Experiencias docentes vistas a la luz de la pedagogía crítica

Carlos Augusto Velásquez[1]

La primera clase fue un fracaso: mientras Marian me preguntaba algo sobre el Renacimiento, Esteban me mostraba el último cuadro surrealista que había producido con medios digitales. A la par, María confesaba que no había comprendido el tema de la hipercodificación en el arte. De pronto, alguien a quien no identifiqué en el momento pedía que le sugiriera cómo obtener información sobre su tema de investigación. Busqué, en su muro, algunas de sus fotos hasta identificar que se trataba de Gabriela; abrí el archivo de Excel en donde tenía la lista de temas y me percaté de que estaba investigando acerca del impresionismo; regresé a la conversación y le sugerí algunos autores.




El relato anterior pareciera surgido a raíz de la experiencia vivida durante el primer semestre de 2020. Sin embargo, se refiere a una clase en línea desarrollada en 2010. Entonces, la universidad había sido tomada por un grupo de estudiantes y nos vimos forzados a desarrollar estrategias en línea para salvar el semestre. El párrafo forma parte de un ensayo que escribí entonces, titulado Innovar con y sin nuevas tecnologías. Y lo traigo a colación porque, desafortunadamente, las cosas no han cambiado.

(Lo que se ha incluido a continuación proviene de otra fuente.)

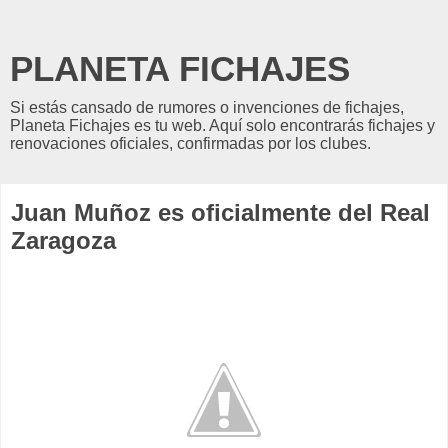
PLANETA FICHAJES
Si estás cansado de rumores o invenciones de fichajes,
Planeta Fichajes es tu web. Aquí solo encontrarás fichajes y
renovaciones oficiales, confirmadas por los clubes.
Juan Muñoz es oficialmente del Real
Zaragoza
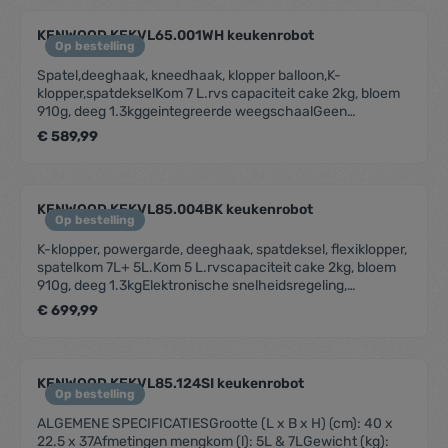
(cm):34.5H x 38.5W x
28.0DVermogen:1200W,1200WFunctie en
KENWOOD KEKVL65.001WH keukenrobot
grootteElektronische snelheidsregeling:JaTotale
Op bestelling
mixmogelijkheid:JaDiversenSpatel:JaAntispatdeksel:JaC
Spatel,deeghaak, kneedhaak, klopper balloon,K-
apaciteitenGrootte mengkom (totaal):6.7 literCapaciteit -
klopper,spatdekselKom 7 L.rvs capaciteit cake 2kg, bloem
bloem voor gebak:910gCapaciteit - cake:4.55kgCapaciteit
910g, deeg 1.3kggeintegreerde weegschaalGeen
- deeg:2.56kgCapaciteit - eiwitten:16
receptenboek, enkel digitaal!
€ 589,99
KENWOOD KEKVL85.004BK keukenrobot
Op bestelling
K-klopper, powergarde, deeghaak, spatdeksel, flexiklopper,
spatelkom 7L+ 5L.Kom 5 L.rvscapaciteit cake 2kg, bloem
910g, deeg 1.3kgElektronische snelheidsregeling,
geintegreede weegschaalKenwood APP: nieuwe smaken
€ 699,99
en ingrediënten
KENWOOD KEKVL85.124SI keukenrobot
Op bestelling
ALGEMENE SPECIFICATIESGrootte (L x B x H) (cm): 40 x
22.5 x 37Afmetingen mengkom (l): 5L & 7LGewicht (kg):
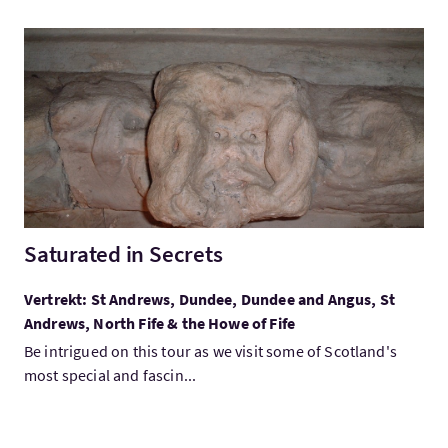
Bezoek:Saturated in Secrets
Saturated in Secrets
Vertrekt: St Andrews, Dundee, Dundee and Angus, St
Andrews, North Fife & the Howe of Fife
Be intrigued on this tour as we visit some of Scotland's
most special and fascin...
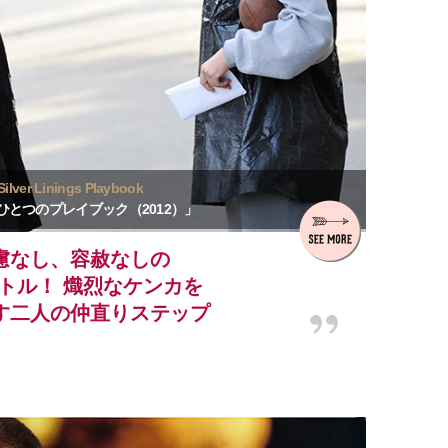
Silver Linings Playbook
ひとつのプレイブック（2012）」
慮なし、容赦なしの
トル！ 熾烈なケンカを
す二人の仲直りステップ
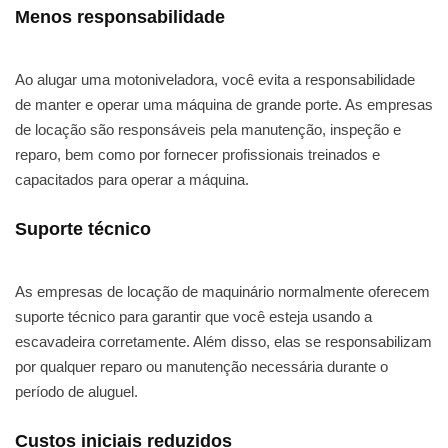
Menos responsabilidade
Ao alugar uma motoniveladora, você evita a responsabilidade
de manter e operar uma máquina de grande porte. As empresas
de locação são responsáveis pela manutenção, inspeção e
reparo, bem como por fornecer profissionais treinados e
capacitados para operar a máquina.
Suporte técnico
As empresas de locação de maquinário normalmente oferecem
suporte técnico para garantir que você esteja usando a
escavadeira corretamente. Além disso, elas se responsabilizam
por qualquer reparo ou manutenção necessária durante o
período de aluguel.
Custos iniciais reduzidos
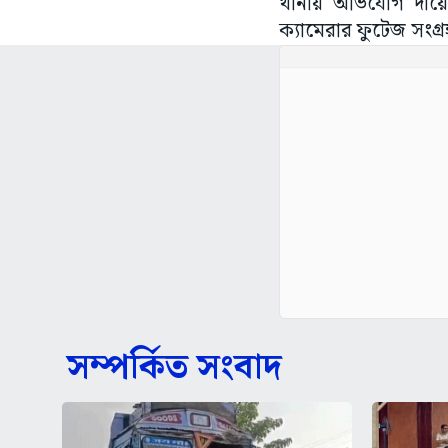
থানায় অভিযোগ দায়ে
ক্যামেরার ফুটেজ সংগ্
সম্পর্কিত সংবাদ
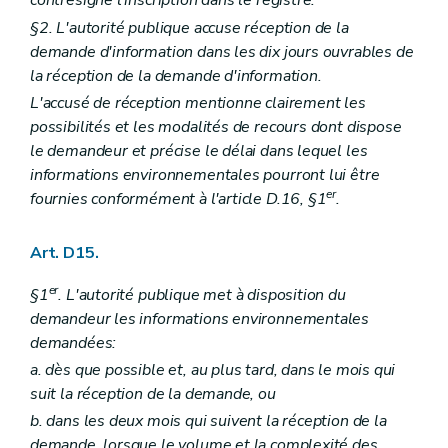
contresigne l'inscription dans le registre.
§2. L'autorité publique accuse réception de la
demande d'information dans les dix jours ouvrables de
la réception de la demande d'information.
L'accusé de réception mentionne clairement les
possibilités et les modalités de recours dont dispose
le demandeur et précise le délai dans lequel les
informations environnementales pourront lui être
er
fournies conformément à l'article D.16, §1
.
Art. D15.
er
§1
. L'autorité publique met à disposition du
demandeur les informations environnementales
demandées:
a. dès que possible et, au plus tard, dans le mois qui
suit la réception de la demande, ou
b. dans les deux mois qui suivent la réception de la
demande, lorsque le volume et la complexité des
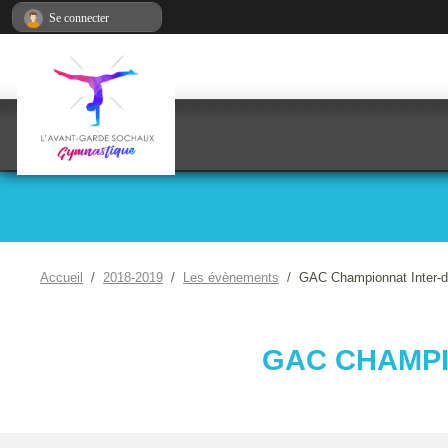
Panneau de gestion des cookies
Se connecter
Accueil
2018-2019
Les évènements
GAC Championnat Inter-d
GAC CHAMPI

1. La docencia es una profesión, no un don

Reflexionar sobre la experiencia de docencia en línea, vivida durante el primer semestre, implica meditar teórica y metodológicamente sobre la docencia misma. ¿Qué significa ser docente universitario? Al respecto, cabe un sarcasmo iconoclasta: la sacrosanta Universidad de San Carlos de Guatemala en efecto, es tricentenaria. Lo triste es que son tricentenarios también los conceptos pedagógicos que se viven en ella: los procesos de enseñanza-aprendizaje, aunque han cambiado superficialmente, en esencia siguen siendo los mismos: la mayoría de los docentes (y alumnos) sigue pensando en que la universidad es una especie de templo del conocimiento; los docentes, unos sabios iluminados; y el estudiante, un ser ignorante que ingresa para ser abastecido del basto conocimiento que ahí se encuentra.

Por supuesto, esa concepción se comprendía en la Edad Media e incluso hasta entrado el siglo XIX. Entonces, el conocimiento se almacenaba primordialmente en los libros; estos eran de circulación restringida. Quienes los poseían eran privilegiados y tenían la responsabilidad de compartir sus conocimientos con los estudiantes. El concepto moderno de universidad tiene raigambre en la filosofía positivista del siglo XIX: el aprendizaje estaba basado en la repetición de conocimientos adquiridos y estos se veían reflejados en los exámenes. El docente debía ser un amplio conocedor del tema pues esto garantizaba, de alguna manera, una enorme fuente de conocimiento y práctica. El aprendiz, por su parte, era concebido como una especie de recipiente vacío al que el docente, con su inmensa sabiduría, debía llenar de sus conocimientos.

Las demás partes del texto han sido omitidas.